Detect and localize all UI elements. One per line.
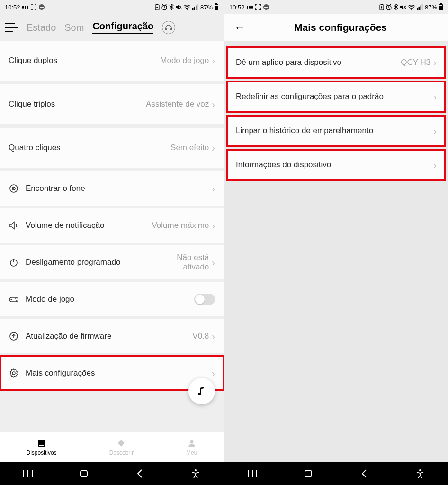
- chevron-right-icon: ›: [212, 99, 215, 110]
- mute-icon: [175, 4, 182, 10]
- home-icon[interactable]: [302, 467, 315, 480]
- row-label: Volume de notificação: [26, 220, 104, 230]
- chevron-right-icon: ›: [212, 331, 215, 342]
- svg-rect-44: [417, 8, 418, 10]
- menu-icon[interactable]: [5, 23, 18, 32]
- wifi-icon: [408, 4, 415, 10]
- row-label: Clique triplos: [9, 99, 55, 109]
- chevron-right-icon: ›: [212, 220, 215, 231]
- alarm-icon: [161, 4, 168, 10]
- row-reset-settings[interactable]: Redefinir as configurações para o padrão…: [227, 81, 445, 112]
- accessibility-icon[interactable]: [413, 467, 427, 480]
- status-fullscreen-icon: [255, 4, 261, 10]
- row-find-earbuds[interactable]: Encontrar o fone ›: [0, 171, 224, 206]
- game-mode-toggle[interactable]: [194, 294, 215, 305]
- row-value: Sem efeito: [170, 143, 209, 153]
- row-device-nickname[interactable]: Dê um aplido para dispositivo QCY H3›: [227, 47, 445, 78]
- svg-rect-41: [381, 4, 383, 5]
- status-time: 10:52: [5, 4, 20, 11]
- headphone-icon[interactable]: [162, 21, 175, 34]
- row-device-info[interactable]: Informações do dispositivo ›: [227, 150, 445, 180]
- svg-rect-10: [194, 7, 195, 10]
- svg-rect-12: [197, 4, 198, 10]
- svg-rect-46: [420, 6, 421, 10]
- nav-label: Meu: [186, 449, 197, 456]
- battery-saver-icon: [379, 4, 384, 10]
- row-notification-volume[interactable]: Volume de notificação Volume máximo›: [0, 208, 224, 242]
- status-dnd-icon: [38, 4, 45, 10]
- row-value: Modo de jogo: [160, 56, 209, 65]
- system-nav: [0, 462, 224, 485]
- back-icon[interactable]: [358, 467, 371, 480]
- recent-apps-icon[interactable]: [21, 467, 35, 480]
- row-label: Desligamento programado: [26, 257, 120, 267]
- chevron-right-icon: ›: [212, 368, 215, 379]
- home-icon[interactable]: [77, 467, 90, 480]
- bottom-nav: Dispositivos Descobrir Meu: [0, 432, 224, 462]
- nav-label: Descobrir: [109, 449, 134, 456]
- svg-point-20: [13, 188, 14, 189]
- row-quad-click[interactable]: Quatro cliques Sem efeito›: [0, 128, 224, 168]
- bluetooth-icon: [169, 4, 174, 10]
- svg-point-29: [190, 440, 193, 444]
- bluetooth-icon: [394, 4, 398, 10]
- chevron-right-icon: ›: [433, 91, 437, 102]
- svg-point-24: [16, 300, 17, 301]
- person-icon: [187, 438, 197, 449]
- svg-rect-9: [192, 8, 194, 10]
- tab-config[interactable]: Configuração: [92, 21, 153, 34]
- row-scheduled-shutdown[interactable]: Desligamento programado Não está ativado…: [0, 245, 224, 279]
- music-fab[interactable]: [188, 378, 215, 404]
- chevron-right-icon: ›: [212, 183, 215, 194]
- back-arrow-icon[interactable]: ←: [230, 19, 249, 36]
- accessibility-icon[interactable]: [189, 467, 202, 480]
- svg-point-43: [411, 9, 412, 10]
- page-title: Mais configurações: [258, 22, 442, 33]
- row-label: Quatro cliques: [9, 143, 61, 153]
- svg-rect-2: [27, 6, 28, 9]
- chevron-right-icon: ›: [212, 55, 215, 66]
- row-label: Mais configurações: [26, 368, 95, 378]
- svg-rect-28: [39, 445, 44, 446]
- row-triple-click[interactable]: Clique triplos Assistente de voz›: [0, 84, 224, 124]
- svg-rect-6: [156, 4, 158, 5]
- row-firmware-update[interactable]: Atualização de firmware V0.8›: [0, 319, 224, 353]
- battery-saver-icon: [155, 4, 160, 10]
- nav-me[interactable]: Meu: [186, 438, 197, 456]
- system-nav: [224, 462, 448, 485]
- svg-point-8: [187, 9, 188, 10]
- nav-discover[interactable]: Descobrir: [109, 438, 134, 456]
- svg-point-23: [15, 298, 16, 299]
- recent-apps-icon[interactable]: [246, 467, 259, 480]
- row-clear-pairing[interactable]: Limpar o histórico de emparelhamento ›: [227, 116, 445, 146]
- header-more-settings: ← Mais configurações: [224, 14, 448, 41]
- svg-rect-49: [440, 3, 442, 4]
- wifi-icon: [183, 4, 191, 10]
- status-bar: 10:52 87%: [224, 0, 448, 14]
- back-icon[interactable]: [133, 467, 146, 480]
- svg-rect-16: [165, 28, 167, 30]
- row-value: Assistente de voz: [146, 99, 209, 109]
- row-label: Limpar o histórico de emparelhamento: [236, 126, 373, 135]
- settings-list: Clique duplos Modo de jogo› Clique tripl…: [0, 41, 224, 432]
- row-value: V0.8: [192, 332, 209, 341]
- nav-devices[interactable]: Dispositivos: [27, 438, 57, 456]
- signal-icon: [192, 4, 199, 10]
- svg-rect-1: [25, 6, 26, 9]
- row-label: Atualização de firmware: [26, 331, 111, 341]
- more-settings-list: Dê um aplido para dispositivo QCY H3› Re…: [224, 41, 448, 462]
- speaker-icon: [9, 220, 19, 231]
- battery-percent: 87%: [200, 4, 213, 11]
- gear-icon: [9, 368, 19, 378]
- tab-sound[interactable]: Som: [64, 22, 84, 33]
- top-tabs: Estado Som Configuração: [0, 14, 224, 41]
- tab-status[interactable]: Estado: [27, 22, 56, 33]
- row-label: Informações do dispositivo: [236, 160, 331, 170]
- alarm-icon: [385, 4, 392, 10]
- row-label: Redefinir as configurações para o padrão: [236, 92, 384, 101]
- row-game-mode[interactable]: Modo de jogo: [0, 282, 224, 316]
- chevron-right-icon: ›: [433, 160, 437, 171]
- phone-right: 10:52 87% ← Mais configurações Dê um apl…: [224, 0, 448, 485]
- row-double-click[interactable]: Clique duplos Modo de jogo›: [0, 41, 224, 81]
- battery-icon: [214, 3, 219, 11]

————

◆ What is expected:
Exclude images. Return the data above verbatim.

◆ Response to the task:
Detect and localize all UI elements. One per line.
- chevron-right-icon: ›: [212, 99, 215, 110]
- mute-icon: [175, 4, 182, 10]
- home-icon[interactable]: [302, 467, 315, 480]
- row-label: Volume de notificação: [26, 220, 104, 230]
- chevron-right-icon: ›: [212, 331, 215, 342]
- svg-rect-44: [417, 8, 418, 10]
- menu-icon[interactable]: [5, 23, 18, 32]
- wifi-icon: [408, 4, 415, 10]
- row-label: Clique triplos: [9, 99, 55, 109]
- chevron-right-icon: ›: [212, 220, 215, 231]
- alarm-icon: [161, 4, 168, 10]
- row-reset-settings[interactable]: Redefinir as configurações para o padrão…: [227, 81, 445, 112]
- accessibility-icon[interactable]: [413, 467, 427, 480]
- status-fullscreen-icon: [255, 4, 261, 10]
- row-find-earbuds[interactable]: Encontrar o fone ›: [0, 171, 224, 206]
- game-mode-toggle[interactable]: [194, 294, 215, 305]
- row-value: Sem efeito: [170, 143, 209, 153]
- row-device-nickname[interactable]: Dê um aplido para dispositivo QCY H3›: [227, 47, 445, 78]
- svg-rect-41: [381, 4, 383, 5]
- status-time: 10:52: [5, 4, 20, 11]
- headphone-icon[interactable]: [162, 21, 175, 34]
- row-device-info[interactable]: Informações do dispositivo ›: [227, 150, 445, 180]
- svg-rect-10: [194, 7, 195, 10]
- svg-rect-12: [197, 4, 198, 10]
- svg-rect-46: [420, 6, 421, 10]
- nav-label: Meu: [186, 449, 197, 456]
- battery-saver-icon: [379, 4, 384, 10]
- row-notification-volume[interactable]: Volume de notificação Volume máximo›: [0, 208, 224, 242]
- status-dnd-icon: [38, 4, 45, 10]
- row-value: Modo de jogo: [160, 56, 209, 65]
- system-nav: [0, 462, 224, 485]
- back-icon[interactable]: [358, 467, 371, 480]
- recent-apps-icon[interactable]: [21, 467, 35, 480]
- row-label: Desligamento programado: [26, 257, 120, 267]
- chevron-right-icon: ›: [212, 368, 215, 379]
- home-icon[interactable]: [77, 467, 90, 480]
- bottom-nav: Dispositivos Descobrir Meu: [0, 432, 224, 462]
- nav-label: Descobrir: [109, 449, 134, 456]
- svg-point-20: [13, 188, 14, 189]
- row-quad-click[interactable]: Quatro cliques Sem efeito›: [0, 128, 224, 168]
- bluetooth-icon: [169, 4, 174, 10]
- svg-point-29: [190, 440, 193, 444]
- bluetooth-icon: [394, 4, 398, 10]
- chevron-right-icon: ›: [433, 91, 437, 102]
- svg-point-24: [16, 300, 17, 301]
- person-icon: [187, 438, 197, 449]
- svg-rect-9: [192, 8, 194, 10]
- tab-config[interactable]: Configuração: [92, 21, 153, 34]
- row-scheduled-shutdown[interactable]: Desligamento programado Não está ativado…: [0, 245, 224, 279]
- music-fab[interactable]: [188, 378, 215, 404]
- chevron-right-icon: ›: [212, 183, 215, 194]
- back-arrow-icon[interactable]: ←: [230, 19, 249, 36]
- accessibility-icon[interactable]: [189, 467, 202, 480]
- svg-point-43: [411, 9, 412, 10]
- page-title: Mais configurações: [258, 22, 442, 33]
- row-label: Quatro cliques: [9, 143, 61, 153]
- svg-rect-2: [27, 6, 28, 9]
- chevron-right-icon: ›: [212, 55, 215, 66]
- row-label: Mais configurações: [26, 368, 95, 378]
- svg-rect-28: [39, 445, 44, 446]
- row-triple-click[interactable]: Clique triplos Assistente de voz›: [0, 84, 224, 124]
- svg-rect-6: [156, 4, 158, 5]
- row-firmware-update[interactable]: Atualização de firmware V0.8›: [0, 319, 224, 353]
- battery-saver-icon: [155, 4, 160, 10]
- nav-me[interactable]: Meu: [186, 438, 197, 456]
- system-nav: [224, 462, 448, 485]
- svg-point-8: [187, 9, 188, 10]
- nav-discover[interactable]: Descobrir: [109, 438, 134, 456]
- svg-point-23: [15, 298, 16, 299]
- recent-apps-icon[interactable]: [246, 467, 259, 480]
- row-clear-pairing[interactable]: Limpar o histórico de emparelhamento ›: [227, 116, 445, 146]
- header-more-settings: ← Mais configurações: [224, 14, 448, 41]
- svg-rect-49: [440, 3, 442, 4]
- wifi-icon: [183, 4, 191, 10]
- status-bar: 10:52 87%: [224, 0, 448, 14]
- back-icon[interactable]: [133, 467, 146, 480]
- svg-rect-16: [165, 28, 167, 30]
- row-value: Assistente de voz: [146, 99, 209, 109]
- row-label: Limpar o histórico de emparelhamento: [236, 126, 373, 135]
- settings-list: Clique duplos Modo de jogo› Clique tripl…: [0, 41, 224, 432]
- row-value: V0.8: [192, 332, 209, 341]
- nav-devices[interactable]: Dispositivos: [27, 438, 57, 456]
- signal-icon: [192, 4, 199, 10]
- svg-rect-1: [25, 6, 26, 9]
- row-label: Atualização de firmware: [26, 331, 111, 341]
- more-settings-list: Dê um aplido para dispositivo QCY H3› Re…: [224, 41, 448, 462]
- speaker-icon: [9, 220, 19, 231]
- battery-percent: 87%: [200, 4, 213, 11]
- gear-icon: [9, 368, 19, 378]
- tab-sound[interactable]: Som: [64, 22, 84, 33]
- top-tabs: Estado Som Configuração: [0, 14, 224, 41]
- tab-status[interactable]: Estado: [27, 22, 56, 33]
- row-label: Informações do dispositivo: [236, 160, 331, 170]
- alarm-icon: [385, 4, 392, 10]
- row-label: Redefinir as configurações para o padrão: [236, 92, 384, 101]
- row-game-mode[interactable]: Modo de jogo: [0, 282, 224, 316]
- chevron-right-icon: ›: [433, 160, 437, 171]
- phone-right: 10:52 87% ← Mais configurações Dê um apl…: [224, 0, 448, 485]
- row-double-click[interactable]: Clique duplos Modo de jogo›: [0, 41, 224, 81]
- battery-icon: [214, 3, 219, 11]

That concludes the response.